Honestly when I came in undeclared, I knew that art classes would be a big part of my college experience, but I had intended to pick something more “practical” like biology as my major because it’s no secret that it’s really difficult to make a living off of art. I knew that studying at a liberal arts college would allow me to explore both paths. Something really beautiful and unexpected about the art program at L&C is that you learn to treat making art the same way as any other rigorous scholarly investigation of ideas. I knew that by getting an art degree at L&C, I would still learn how to think and how to use my skills in meaningful ways even if I didn’t intend to become a full-time artist.
Describe the arts-related highlight(s) of each of your years on campus.
- First year: It was super cool to live in the Visual and Performing Arts (VAPA) living-learning community and get inspired by other artists (many of whom would become my peers in the studio art program).
- Second year: I was so blown away by the fall 2018 production of Sweeney Todd! The costumes, the talent… ugh. Amazing.
- Third year: The 2020 Making a Better Painting Symposium brought in such amazing talent from across the Pacific Northwest and I am so grateful to Associate Professor Cara Tomlinson for giving me the opportunity to help organize it.
- Fourth year: Blissters, the 2021 senior art thesis exhibition: SO difficult, but so rewarding to see an idea through from the sketchbook all the way to the gallery wall.
What was your overall favorite arts-related class?
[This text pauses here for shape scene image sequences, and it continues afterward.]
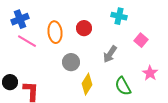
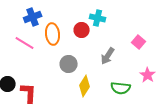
cyan cross: (119, 16) -> (98, 18), moved
blue cross: (20, 19) -> (33, 17), moved
green semicircle: (123, 86) -> (121, 88), turned -54

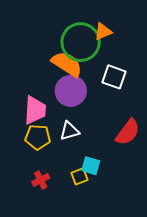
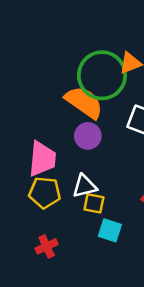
purple circle: (71, 91) -> (88, 136), size x0.7
yellow square: (79, 176) -> (94, 203), moved, turned 30

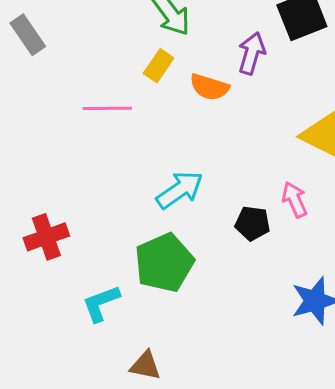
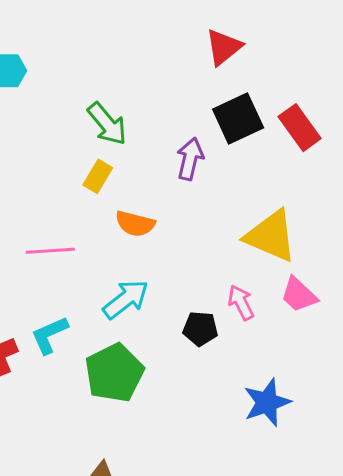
orange semicircle: (209, 87) -> (135, 224), moved
pink line: (107, 108) -> (50, 251), moved
cyan L-shape: (101, 303) -> (49, 335), moved

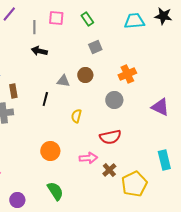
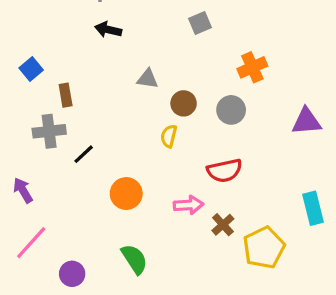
brown circle: (85, 75) -> (184, 103), moved
black line: (45, 99) -> (84, 154), moved, turned 32
purple triangle: (160, 107) -> (306, 121), turned -30

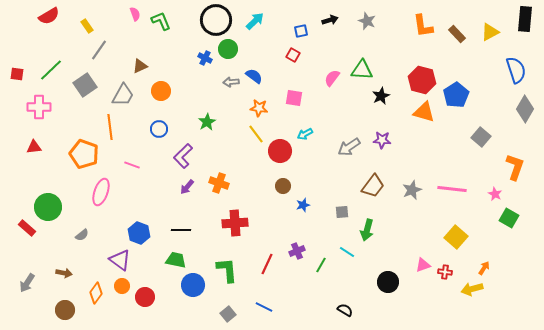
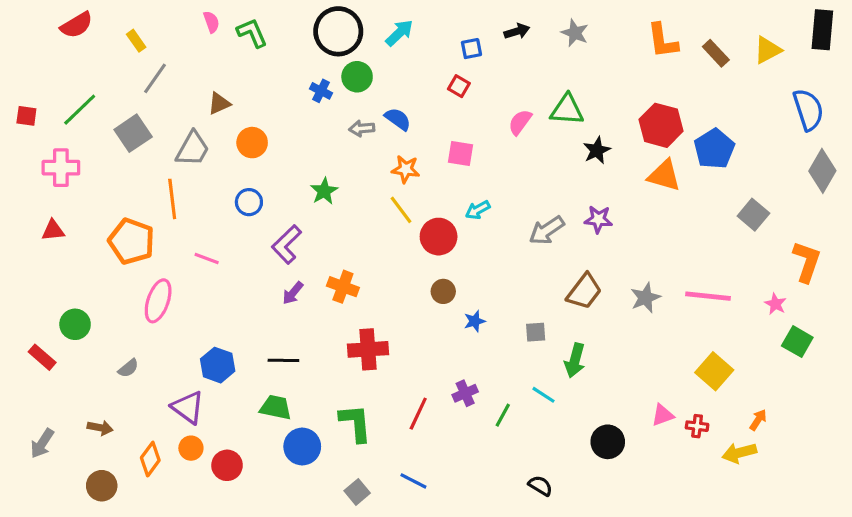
green circle: (48, 207) -> (75, 324), size x0.7

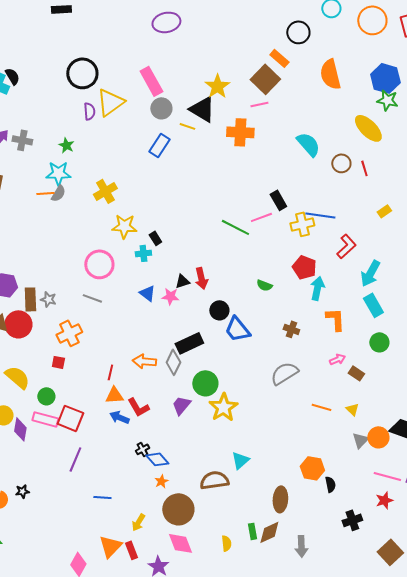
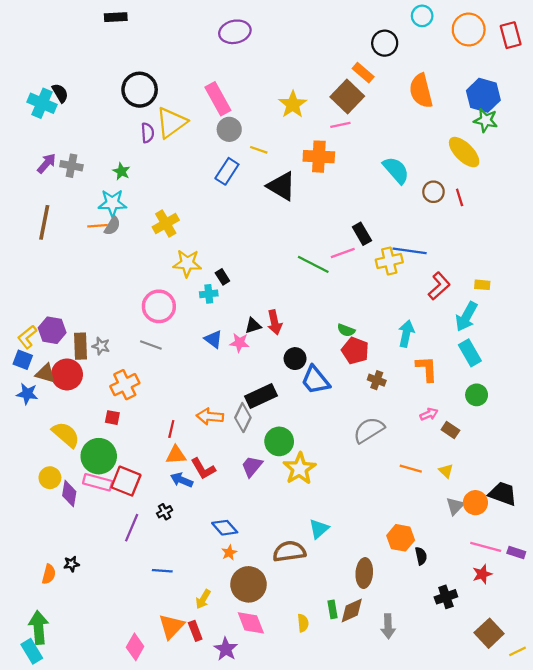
black triangle: (202, 109) -> (281, 186), moved
yellow rectangle: (384, 211) -> (482, 285), moved, turned 40
red pentagon: (304, 267) -> (355, 351), moved
green circle: (46, 396) -> (99, 456), size x1.8
black cross: (142, 449) -> (165, 512), moved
Why?
Technically Curatorial Affairs was an offering through the entrepreneurial leadership and innovation program and not the art department, but it was taught by Daniel Duford, a local working artist. We got to go out into the city in almost every class to meet all sorts of people in the arts industry, including artists, curators, conservators, and collectors.
What was your overall favorite non-arts-related class? Why?
Visual Anthropology with Assistant Professor Kabir Mansingh Heimsath completely changed my thinking about how aesthetic decisions influence us. Not only was it super fun to watch movies and analyze media as a class, but I learned about art theory that I still use today in my master’s program for museum studies.
Did you have any arts internship or professional development opportunities while you were at Lewis & Clark?
I interned twice for a painting conservator that I met through my Curatorial Affairs class; worked on the 2020 PNW Painting Symposium; curated a library exhibition as part of my Archives Practicum with Watzek Library’s Special Collections; and participate in the junior/senior art shows. All of these experiences look great on my resume!
Your Time Since L&C
How did Lewis & Clark prepare you for your internship and graduate school?
Even though the studio art major is meant to prepare students to become working artists rather than to work in museums more broadly, the theory I learned and the practical work experience I was able to get were a really great introduction to the work I’m doing now. I was also able to personalize my program of study by incorporating anthropology, entrepreneurship, an archive practicum and other art-adjacent classes that I knew would prepare me to work in a museum or related setting.
Now that you’ve been out of college for a while, what would you say is the most important thing you learned at Lewis & Clark?
It does not matter if you don’t remember a single thing you learn in school. College is meant to teach you how to be open to new ideas, make connections between them, and make meaning from them.
What are your career goals?
I am currently working on my masters in museum studies for collections management at George Washington University, so hopefully one day I will work in a museum and help keep track of, store, and care for art and artifacts.